Teaching morality and values in business schools will not tame such behavior, but changing the incentives that reward short-term profits and lead bankers and traders to take excessive risks will. The bankers and traders of the latest crisis responded rationally to compensation and bonus schemes that allowed them to assume a lot of leverage and ensured large bonuses, but that were almost guaranteed to bankrupt a large number of financial institutions in the end. ...
[A]ny reform of regulation and supervision will fail to control bubbles and excesses unless several ... fundamental aspects of the financial system are changed.
First, compensation schemes must be radically altered through regulation... In particular, bonuses based on medium-term results of risky trades and investments must supplant bonuses based on short-term outcomes.
Second, repeal of the Glass-Steagall Act, which separated commercial and investment banking, was a mistake. ... Similarly, the move from a lending model of “originate and hold” to one of “originate and distribute” based on securitization led to a massive transfer of risk. No player but the last in the securitization chain was exposed to the ultimate credit risk; the rest simply raked in high fees and commissions.
Third, financial markets and financial firms have become a nexus of conflicts of interest that must be unwound. These conflicts are inbuilt, because firms that engage in commercial banking, investment banking, proprietary trading, market making and dealing, insurance, asset management, private equity, hedge-fund activities, and other services are on every side of every deal (the recent case of Goldman Sachs was just the tip of the iceberg).
There are also massive agency problems in the financial system, because principals (such as shareholders) cannot properly monitor the actions of agents (CEOs, managers, traders, bankers) that pursue their own interest. ... At the same time, there is a double agency problem, as ... individual shareholders ... don’t directly control boards and CEOs. These shareholders are represented by institutional investors (pension funds, etc.) whose interests, agendas, and cozy relationships often align them more closely with firms’ CEOs and managers. Thus, repeated financial crises are also the result of a failed system of corporate governance.
Fourth, greed cannot be controlled by any appeal to morality and values.

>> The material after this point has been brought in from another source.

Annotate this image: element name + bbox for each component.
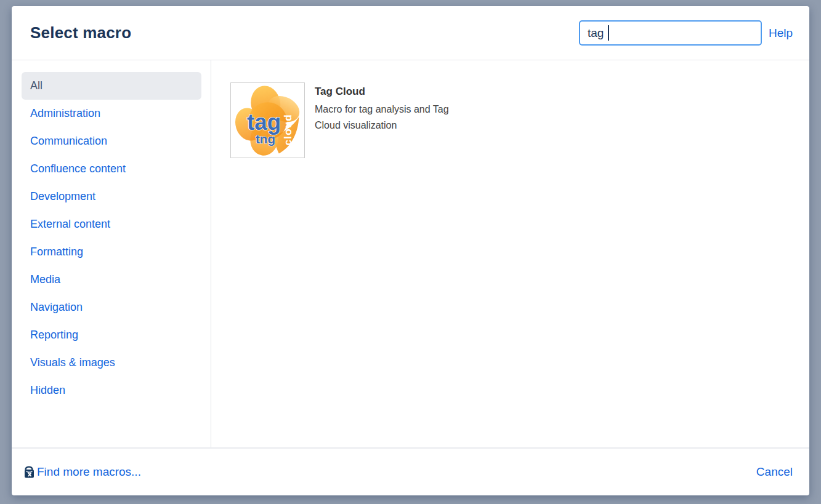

Greed has to be controlled by fear of loss, which derives from knowledge that the reckless institutions and agents will not be bailed out. ... Not only were “too big to fail” financial institutions bailed out, but the distortion has become worse as these institutions have become – via financial-sector consolidation – even bigger. If an institution is too big to fail, it is too big and should be broken up.
Unless we make these radical reforms, new Gordon Gekkos – and Charles Ponzis – will emerge. For each chastised and born-again Gekko – as the Gekko in the new Wall Street is – hundreds of meaner and greedier ones will be born.
No matter what we do, we will never be able to guarantee that we will never have another crisis. Regulatory and institutional reform can make a crisis less likely, but it's almost a certainty that someday, tomorrow or decades from now, another crisis will occur. For that reason, we need to institute reforms that insulate the broader economy from collapse of the financial sector. I would have added strict limits on leverage to the list as a means of limiting the damage when the next meltdown does occur.